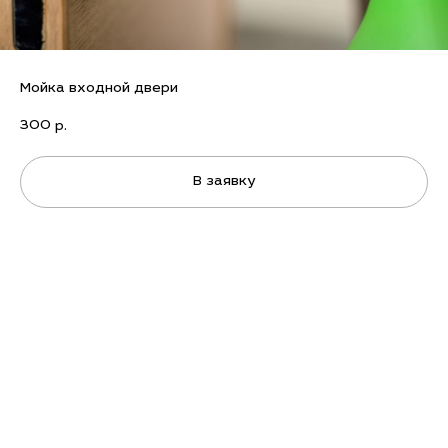
Мойка входной двери
300
р.
В заявку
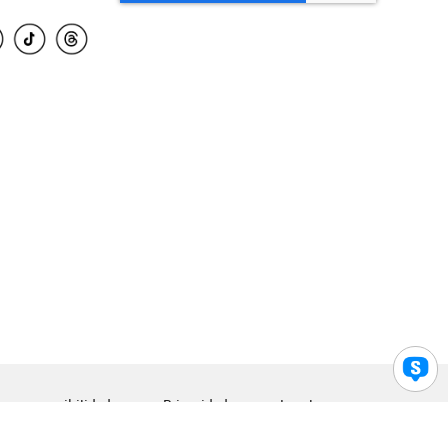
para accesibilidad
Privacidad
Legal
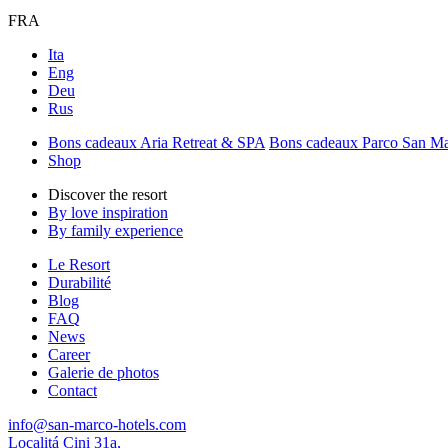
FRA
Ita
Eng
Deu
Rus
Bons cadeaux Aria Retreat & SPA
Bons cadeaux Parco San M
Shop
Discover the resort
By love inspiration
By family experience
Le Resort
Durabilité
Blog
FAQ
News
Career
Galerie de photos
Contact
info@san-marco-hotels.com
Localitá Cini 31a,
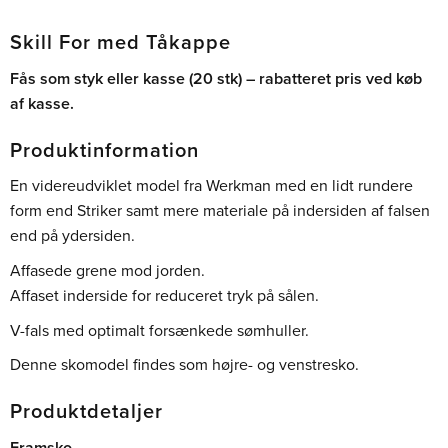
Skill For med Tåkappe
Fås som styk eller kasse (20 stk) – rabatteret pris ved køb
af kasse.
Produktinformation
En videreudviklet model fra Werkman med en lidt rundere
form end Striker samt mere materiale på indersiden af falsen
end på ydersiden.
Affasede grene mod jorden.
Affaset inderside for reduceret tryk på sålen.
V-fals med optimalt forsænkede sømhuller.
Denne skomodel findes som højre- og venstresko.
Produktdetaljer
Framsko.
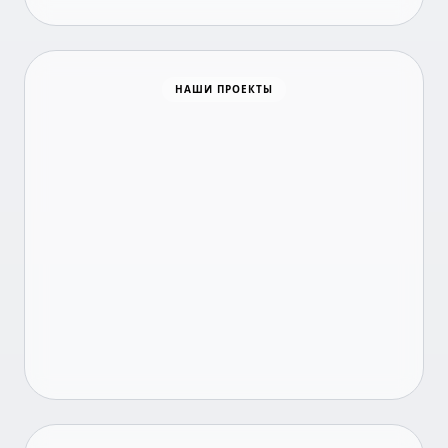
Время новостей
НАШИ ПРОЕКТЫ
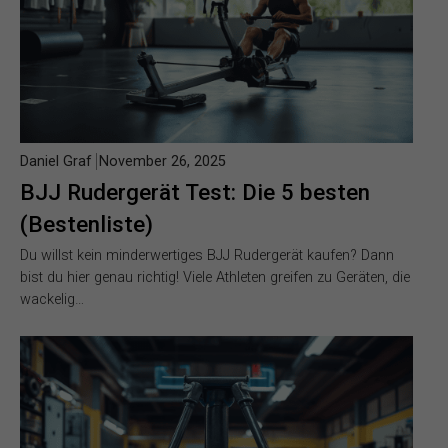
Daniel Graf
November 26, 2025
BJJ Rudergerät Test: Die 5 besten
(Bestenliste)
Du willst kein minderwertiges BJJ Rudergerät kaufen? Dann
bist du hier genau richtig! Viele Athleten greifen zu Geräten, die
wackelig…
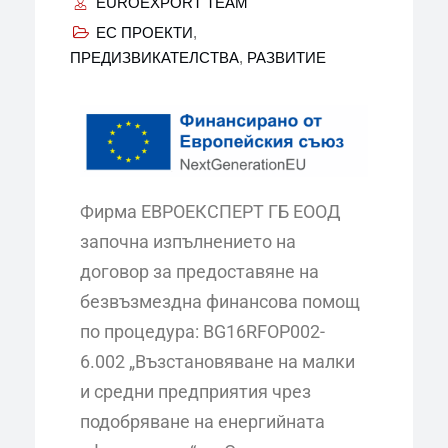
EUROEXPORT TEAM
ЕС ПРОЕКТИ
,
ПРЕДИЗВИКАТЕЛСТВА
,
РАЗВИТИЕ
Фирма ЕВРОЕКСПЕРТ ГБ ЕООД
започна изпълнението на
договор за предоставяне на
безвъзмездна финансова помощ
по процедура: BG16RFOP002-
6.002 „Възстановяване на малки
и средни предприятия чрез
подобряване на енергийната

════════

=== Task to complete ===
Extract each line holding the word "Rudergerät" from the records.

=== Result for this task ===
BJJ Rudergerät Test: Die 5 besten
Du willst kein minderwertiges BJJ Rudergerät kaufen? Dann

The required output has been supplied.